Ms. Prashanthi Matam
Intelligent Fraud Detection in Credit Card Transactions Using AI
Abstract:
In an era of increasing digital transactions, credit card fraud poses a growing threat to financial institutions and consumers alike. This talk explores how Artificial Intelligence (AI) can be leveraged to intelligently detect and prevent both third-party and first-party credit card fraud with greater accuracy and speed. Using real-world datasets such as Stripe Radar's risk score predictions for payments and fraud probability data from Card Transaction Fraud records, we demonstrate how AI models can be trained to identify suspicious patterns, flag high-risk transactions, and adapt to evolving fraud tactics.

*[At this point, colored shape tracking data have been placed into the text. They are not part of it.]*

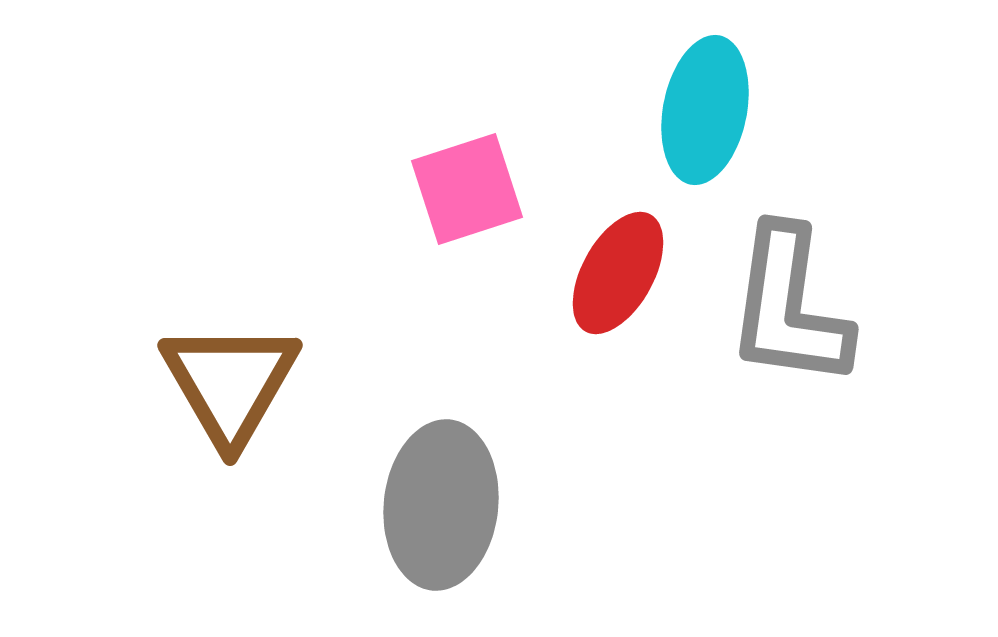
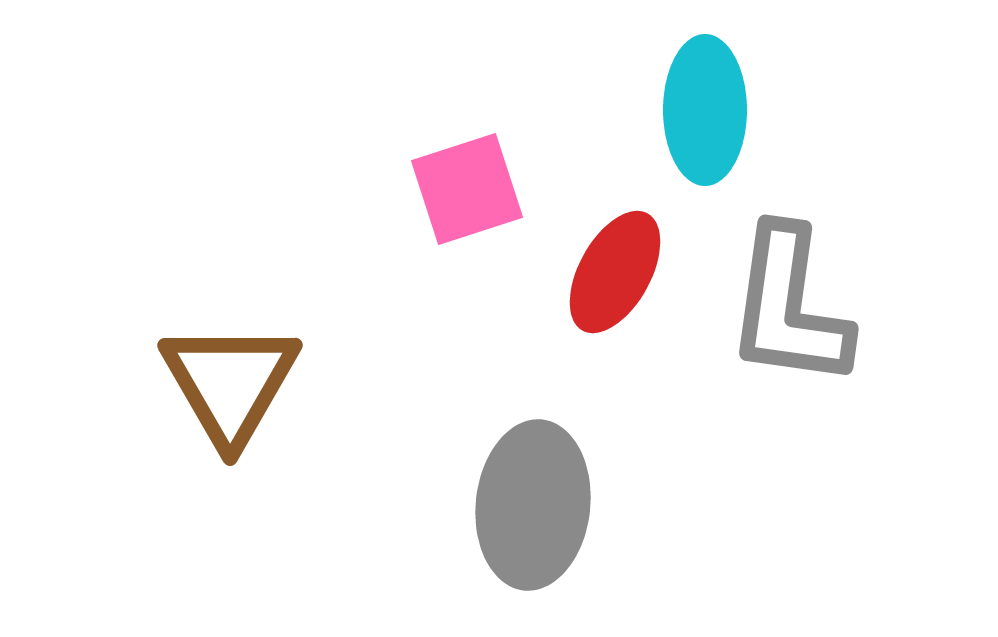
cyan ellipse: rotated 11 degrees counterclockwise
red ellipse: moved 3 px left, 1 px up
gray ellipse: moved 92 px right
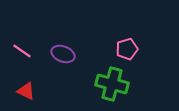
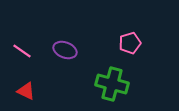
pink pentagon: moved 3 px right, 6 px up
purple ellipse: moved 2 px right, 4 px up
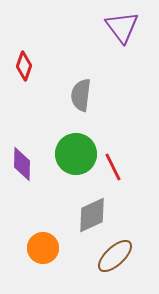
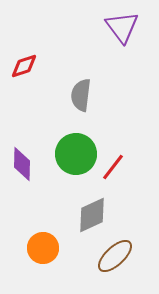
red diamond: rotated 52 degrees clockwise
red line: rotated 64 degrees clockwise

Our approach combines supervised learning with advanced feature engineering to enhance fraud detection systems. We will also highlight the unique challenges in distinguishing between third-party fraud (unauthorized use of a card) and first-party fraud (intentional chargebacks or misuse by the legitimate cardholder), and how AI can be tuned to address both. The session concludes with insights into model evaluation metrics, deployment considerations, and ethical concerns surrounding AI in financial security.
Profile:
a Senior software engineer with over 6 years of industry experience spanning AI/ML, full-stack development, and cloud infrastructure. I’ve built and scaled end-to-end data platforms and intelligent automation systems at companies like Discover and Goldman Sachs, and have hands-on expertise in tools like Python, Angular, AWS, and Kubernetes. My work includes integrating machine learning into production environments, enhancing user experiences, and contributing to dynamic, cross-functional teams.
I’m passionate about building impactful tech, mentoring early-career developers, and creating inclusive spaces where innovation can thrive. Whether it’s developing predictive analytics solutions or automating cloud-native systems, I love connecting the dots between code and real-world outcomes.